[Directions] Could you restate word for word only the lines below from the one holding "源，无论预算高低，客人都能找到适合自己的住宿选择，" to the one holding "لصيانة ثيرموفلو المعتمد", inclusive, and leave out the pictures?

[Collected data]
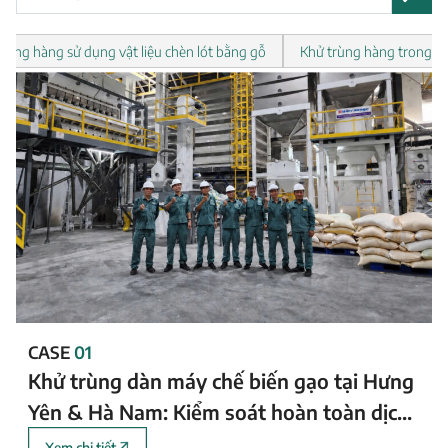
rùng hàng sử dụng vật liệu chèn lót bằng gỗ
Khử trùng hàng trong kho
CASE
01
Khử trùng dàn máy chế biến gạo tại Hưng
Yên & Hà Nam: Kiểm soát hoàn toàn dịch
hại ẩn trong các khe kẽ và điểm mù của
Xem chi tiết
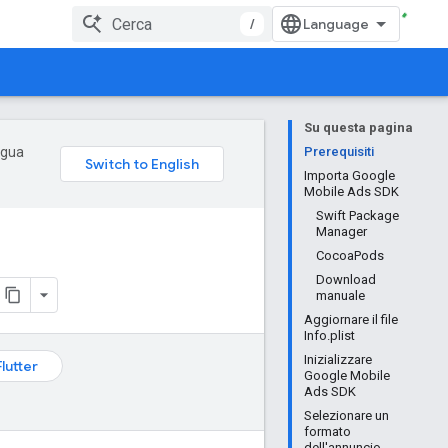
/
Su questa pagina
ingua
Prerequisiti
Importa Google
Mobile Ads SDK
Swift Package
Manager
CocoaPods
Download
manuale
Aggiornare il file
Info.plist
Inizializzare
Flutter
Google Mobile
Ads SDK
Selezionare un
formato
dell'annuncio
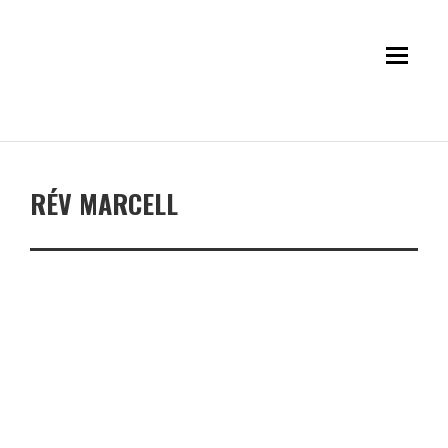
RÉV MARCELL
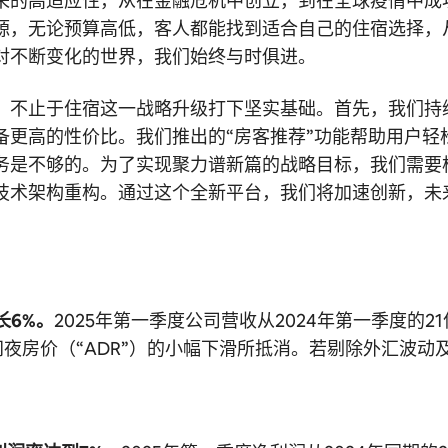
来的高适应性，从在金融危机中创立，到在全球疫情中成
源，无论预算高低，客人都能找到适合自己的住宿选择，
对不断变化的世界，我们始终与时俱进。
，不止于住宿这一战略升级打下坚实基础。首先，我们持
更高的性价比。我们推出的“房客推荐”功能帮助用户轻
务是不够的。为了实现聚力谱新篇的战略目标，我们需要
技术架构重构。通过这个全新平台，我们将加速创新，未
长6%。
2025年第一季度公司营收从2024年第一季度的
夜房价（“ADR”）的小幅下滑所抵消。若剔除外汇波动及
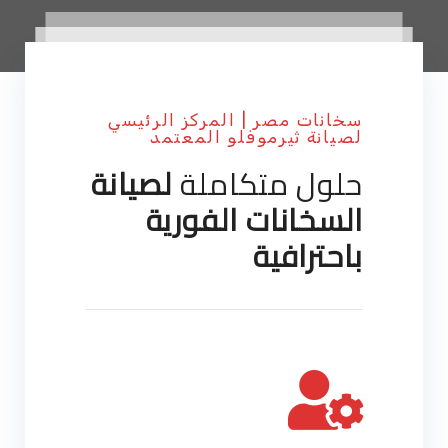
سخانات مصر | المركز الرئيسي
لصيانة ثيرموفلو المعتمد
حلول متكاملة
لصيانة
السخانات الفورية
باحترافية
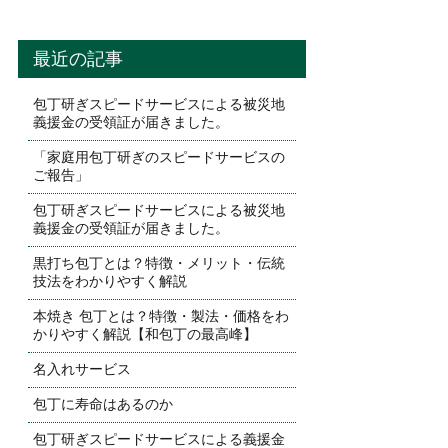
最近の記事
包丁研ぎスピードサービスによる被災地
義援金の受領証が届きました。
「家庭用包丁研ぎのスピードサービスの
ご報告」
包丁研ぎスピードサービスによる被災地
義援金の受領証が届きました。
黒打ち包丁とは？特徴・メリット・伝統
技法をわかりやすく解説
本焼き 包丁とは？特徴・製法・価格をわ
かりやすく解説【和包丁の最高峰】
名入れサービス
包丁に寿命はあるのか
包丁研ぎスピードサービスによる義援金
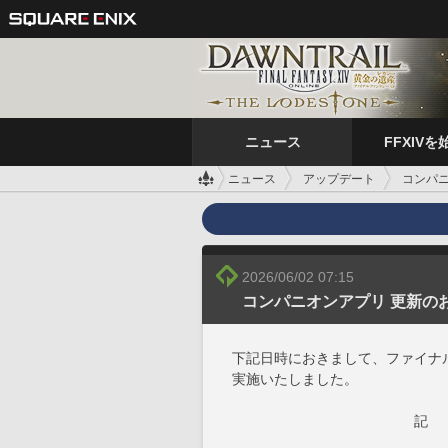
ニュース
FFXIVを
ニュース
アップデート
コンパニ
2026/06/02 07:15
コンパニオンアプリ 更新のお知
下記日時におきまして、ファイナル
実施いたしました。
記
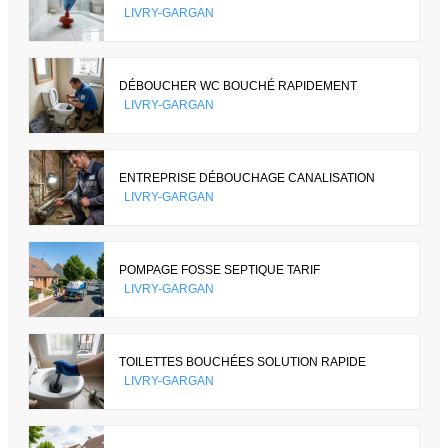
LIVRY-GARGAN
DÉBOUCHER WC BOUCHÉ RAPIDEMENT
LIVRY-GARGAN
ENTREPRISE DÉBOUCHAGE CANALISATION
LIVRY-GARGAN
POMPAGE FOSSE SEPTIQUE TARIF
LIVRY-GARGAN
TOILETTES BOUCHÉES SOLUTION RAPIDE
LIVRY-GARGAN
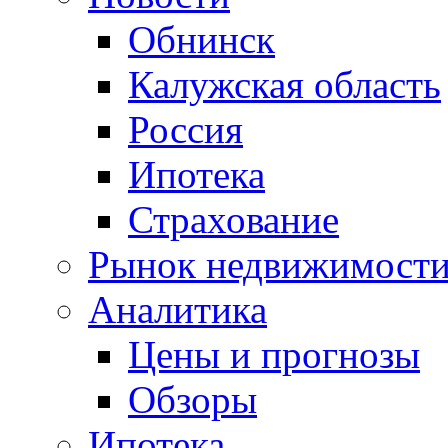
Обнинск
Калужская область
Россия
Ипотека
Страхование
Рынок недвижимост
Аналитика
Цены и прогнозы
Обзоры
Ипотека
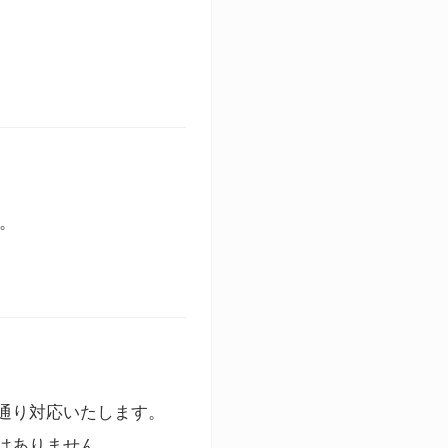
す。
通り対応いたします。
はありません。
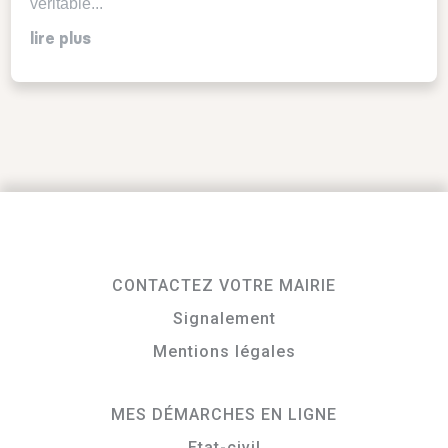
véritable...
lire plus
CONTACTEZ VOTRE MAIRIE
Signalement
Mentions légales
MES DÉMARCHES EN LIGNE
Etat-civil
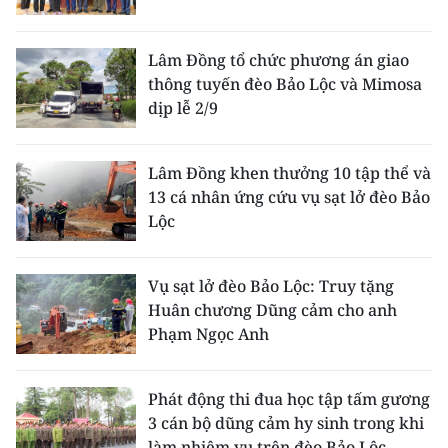
CHUYÊN ĐỀ
Lâm Đồng tổ chức phương án giao
thông tuyến đèo Bảo Lộc và Mimosa
CÁC CHUYÊN TRANG
dịp lễ 2/9
VỀ BÁO NHÂN DÂN
Lâm Đồng khen thưởng 10 tập thể và
13 cá nhân ứng cứu vụ sạt lở đèo Bảo
THỜI NAY
Lộc
NHÂN DÂN CUỐI TUẦN
Vụ sạt lở đèo Bảo Lộc: Truy tặng
NHÂN DÂN HẰNG THÁNG
Huân chương Dũng cảm cho anh
Phạm Ngọc Anh
MUA BÁO
ĐỌC BÁO IN
Phát động thi đua học tập tấm gương
3 cán bộ dũng cảm hy sinh trong khi
làm nhiệm vụ trên đèo Bảo Lộc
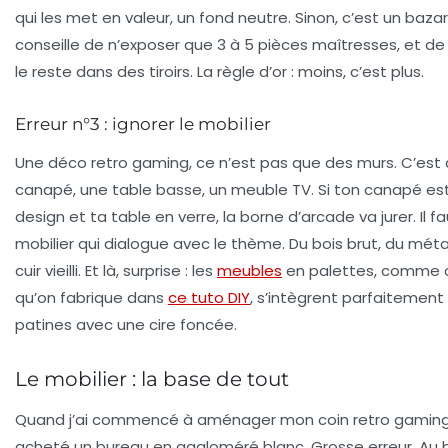
qui les met en valeur, un fond neutre. Sinon, c’est un bazar
conseille de n’exposer que 3 à 5 pièces maîtresses, et de
le reste dans des tiroirs. La règle d’or :
moins, c’est plus
.
Erreur n°3 : ignorer le mobilier
Une déco retro gaming, ce n’est pas que des murs. C’est 
canapé, une table basse, un meuble TV. Si ton canapé es
design et ta table en verre, la borne d’arcade va jurer. Il f
mobilier qui dialogue avec le thème. Du bois brut, du métal
cuir vieilli. Et là, surprise : les
meubles
en palettes, comme 
qu’on fabrique dans
ce tuto DIY
, s’intègrent parfaitement s
patines avec une cire foncée.
Le mobilier : la base de tout
Quand j’ai commencé à aménager mon coin retro gaming, 
acheté un bureau en aggloméré blanc. Grosse erreur. Au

[Response area]
源，无论预算高低，客人都能找到适合自己的住宿选择，
对不断变化的世界，我们始终与时俱进。
，不止于住宿这一战略升级打下坚实基础。首先，我们持
更高的性价比。我们推出的“房客推荐”功能帮助用户轻
务是不够的。为了实现聚力谱新篇的战略目标，我们需要
技术架构重构。通过这个全新平台，我们将加速创新，未
长6%。
2025年第一季度公司营收从2024年第一季度的
夜房价（“ADR”）的小幅下滑所抵消。若剔除外汇波动及
سخانات مصر | المركز الرئيسي
لصيانة ثيرموفلو المعتمد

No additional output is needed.